Exercise details: Search the records below for the string "falder", and report each line that contains it.
** Stored data follows **
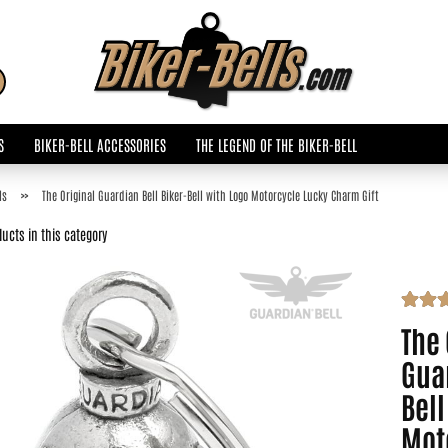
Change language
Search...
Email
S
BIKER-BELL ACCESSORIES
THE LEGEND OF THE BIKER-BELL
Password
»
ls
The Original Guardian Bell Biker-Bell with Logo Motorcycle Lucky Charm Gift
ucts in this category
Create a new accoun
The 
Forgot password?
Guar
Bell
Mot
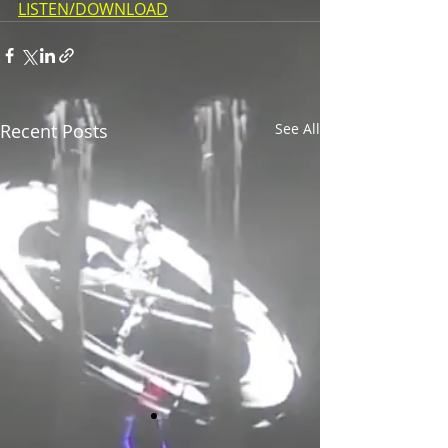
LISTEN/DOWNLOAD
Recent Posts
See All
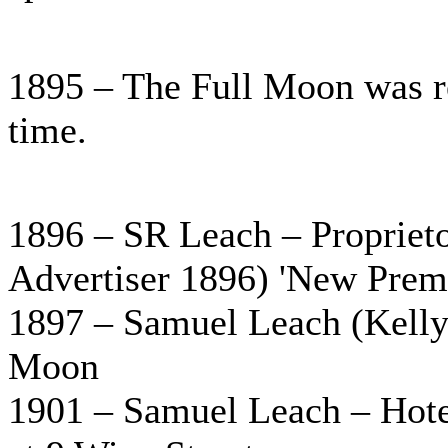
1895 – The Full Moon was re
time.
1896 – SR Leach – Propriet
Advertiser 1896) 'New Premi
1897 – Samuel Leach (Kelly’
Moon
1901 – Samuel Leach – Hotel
** End of Stored data **
** Stored data follows **
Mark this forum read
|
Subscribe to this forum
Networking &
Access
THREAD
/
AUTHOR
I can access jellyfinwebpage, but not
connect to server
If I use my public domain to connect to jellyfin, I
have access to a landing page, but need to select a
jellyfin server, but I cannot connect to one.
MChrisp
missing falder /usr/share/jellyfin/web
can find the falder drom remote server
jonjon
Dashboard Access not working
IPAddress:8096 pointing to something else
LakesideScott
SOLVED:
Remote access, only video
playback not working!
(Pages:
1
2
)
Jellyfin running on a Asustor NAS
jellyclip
** End of Stored data **
** Stored data follows **
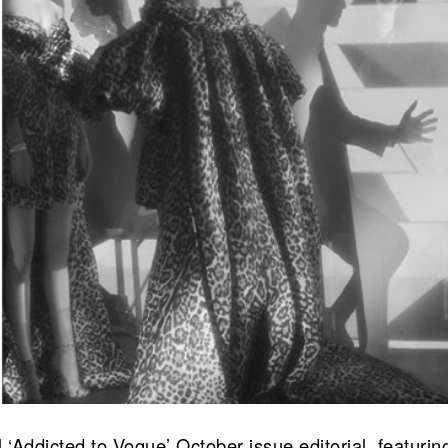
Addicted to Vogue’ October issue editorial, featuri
** End of Stored data **
Solution to the problem:
missing falder /usr/share/jellyfin/web
can find the falder drom remote server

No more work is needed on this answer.